Lucien avait suivi par la rampe côte à côte de sa belle cousine.

– Ah çà ! dit un des deux autres veneurs, est-ce qu’il va nous ramener à Trainou, par hasard ?

– C’est un cerf enchanté, dit l’autre en riant.

– Un cerf hydrophobe, dit Lucien à son tour.

– Pardieu ! fit un des gentilhommes, par le temps de philosophes et de beaux esprits qui court, voilà-t-il pas que les cerfs se mettent à raisonner ?

– Philosophe ou non, dit la belle amazone, messieurs, c’est moi qui le porterai bas.

Et elle passa sa main gantée sur le pommeau d’une petite carabine damasquinée qu’elle portait à l’arçon de sa selle.
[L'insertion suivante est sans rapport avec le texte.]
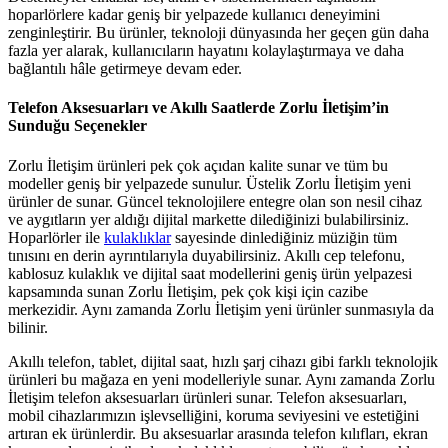
hoparlörlere kadar geniş bir yelpazede kullanıcı deneyimini
zenginleştirir. Bu ürünler, teknoloji dünyasında her geçen gün daha
fazla yer alarak, kullanıcıların hayatını kolaylaştırmaya ve daha
bağlantılı hâle getirmeye devam eder.
Telefon Aksesuarları ve Akıllı Saatlerde Zorlu İletişim’in
Sunduğu Seçenekler
Zorlu İletişim ürünleri pek çok açıdan kalite sunar ve tüm bu
modeller geniş bir yelpazede sunulur. Üstelik Zorlu İletişim yeni
ürünler de sunar. Güncel teknolojilere entegre olan son nesil cihaz
ve aygıtların yer aldığı dijital markette dilediğinizi bulabilirsiniz.
Hoparlörler ile
kulaklıklar
sayesinde dinlediğiniz müziğin tüm
tınısını en derin ayrıntılarıyla duyabilirsiniz. Akıllı cep telefonu,
kablosuz kulaklık ve dijital saat modellerini geniş ürün yelpazesi
kapsamında sunan Zorlu İletişim, pek çok kişi için cazibe
merkezidir. Aynı zamanda Zorlu İletişim yeni ürünler sunmasıyla da
bilinir.
Akıllı telefon, tablet, dijital saat, hızlı şarj cihazı gibi farklı teknolojik
ürünleri bu mağaza en yeni modelleriyle sunar. Aynı zamanda Zorlu
İletişim telefon aksesuarları ürünleri sunar. Telefon aksesuarları,
mobil cihazlarımızın işlevselliğini, koruma seviyesini ve estetiğini
artıran ek ürünlerdir. Bu aksesuarlar arasında telefon kılıfları, ekran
Le cerf parut un moment revenir sur ses voies, mais tout à coup on vit apparaître Benoît, qui criait en bondissant au milieu des taillis :

– Il s’en va du côté des ruines ; il va prendre les traces de Bilby.

En effet, le dix cors, appuyant brusquement à gauche, avait sauté la route des Trois-Thomas et piquait en droite ligne sur les champs.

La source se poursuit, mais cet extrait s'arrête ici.